Non si vede pertanto come il principio di eguaglianza resti compromesso dalla norma denunciata, che contiene in sé un temperamento al rigore della regola di connessione. Quando questo temperamento non risulta attuabile, la diversità di trattamento che il minore riceve rispetto ad altri minori dipende, sia quanto alla competenza sia quanto al procedimento e quindi alla specializzazione della difesa (sulla quale particolarmente si sofferma l'ordinanza di rimessione), da una diversità sostanziale della situazione che si determina quando sono coimputati maggiori e minori di diciotto anni rispetto a quella che si concreta quando gli imputati hanno tutti una età minore dei diciotto anni. Questa diversità va considerata anche se implica il sottrarre competenza ad un giudice specializzato, perché i principi della connessione non concernono soltanto problemi di ripartizione di competenza tra giudici ordinari, come invece ritiene il Pretore di Iseo (arg. art. 49 del Codice di procedura penale).

 

PER QUESTI MOTIVI

LA CORTE COSTITUZIONALE

 

dichiara non fondata la questione di legittimità costituzionale dell'art. 9, secondo comma, prima parte, del R.D.L. 20 luglio 1934, n. 1404, concernente l'istituzione e il funzionamento del Tribunale dei minorenni, proposta dal Pretore di Iseo con ordinanza del 12 gennaio 1965, in riferimento all'art. 3 della Costituzione.

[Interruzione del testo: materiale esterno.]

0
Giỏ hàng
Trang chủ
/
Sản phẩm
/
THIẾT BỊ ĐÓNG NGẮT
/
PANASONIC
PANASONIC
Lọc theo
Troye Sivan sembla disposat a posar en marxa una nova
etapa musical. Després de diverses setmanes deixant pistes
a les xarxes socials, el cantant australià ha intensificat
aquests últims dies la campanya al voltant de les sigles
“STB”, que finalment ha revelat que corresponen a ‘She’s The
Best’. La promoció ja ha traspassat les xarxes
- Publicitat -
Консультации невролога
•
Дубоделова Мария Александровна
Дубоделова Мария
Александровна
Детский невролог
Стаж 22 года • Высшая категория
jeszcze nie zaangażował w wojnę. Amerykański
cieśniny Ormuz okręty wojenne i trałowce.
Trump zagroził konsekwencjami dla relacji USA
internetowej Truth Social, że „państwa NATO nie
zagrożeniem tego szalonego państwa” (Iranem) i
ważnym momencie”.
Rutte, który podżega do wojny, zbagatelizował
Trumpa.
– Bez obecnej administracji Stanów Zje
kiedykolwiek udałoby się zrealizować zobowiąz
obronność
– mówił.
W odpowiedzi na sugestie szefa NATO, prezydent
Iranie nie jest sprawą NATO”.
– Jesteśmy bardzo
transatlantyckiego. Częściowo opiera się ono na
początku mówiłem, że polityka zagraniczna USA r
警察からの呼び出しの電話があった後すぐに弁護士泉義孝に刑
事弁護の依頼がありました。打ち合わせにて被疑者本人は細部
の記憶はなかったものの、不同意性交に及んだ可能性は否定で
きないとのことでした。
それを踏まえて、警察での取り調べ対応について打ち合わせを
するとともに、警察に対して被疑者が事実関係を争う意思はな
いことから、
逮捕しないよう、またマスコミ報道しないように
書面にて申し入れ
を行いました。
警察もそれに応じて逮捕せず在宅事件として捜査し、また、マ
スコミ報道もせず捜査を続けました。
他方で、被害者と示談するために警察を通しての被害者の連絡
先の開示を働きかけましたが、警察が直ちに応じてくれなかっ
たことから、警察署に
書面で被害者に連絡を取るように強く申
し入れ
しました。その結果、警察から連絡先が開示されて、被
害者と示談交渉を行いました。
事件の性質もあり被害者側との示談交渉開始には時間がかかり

Così deciso in Roma, in camera di consiglio, nella sede della Corte costituzionale, Palazzo della Consulta, il 3 febbraio 1966.

 

Gaspare AMBROSINI - Giuseppe CASTELLI AVOLIO - Antonino PAPALDO - Nicola JAEGER - Giovanni CASSANDRO - Biagio PETROCELLI - Antonio MANCA - Aldo SANDULLI - Giuseppe BRANCA - Michele FRAGALI - Costantino MORTATI - Giuseppe CHIARELLI - Giuseppe VERZÌ - Giovanni Battista BENEDETTI - Francesco Paolo BONIFACIO  

 

 

Depositata in cancelleria il 8 febbraio 1966.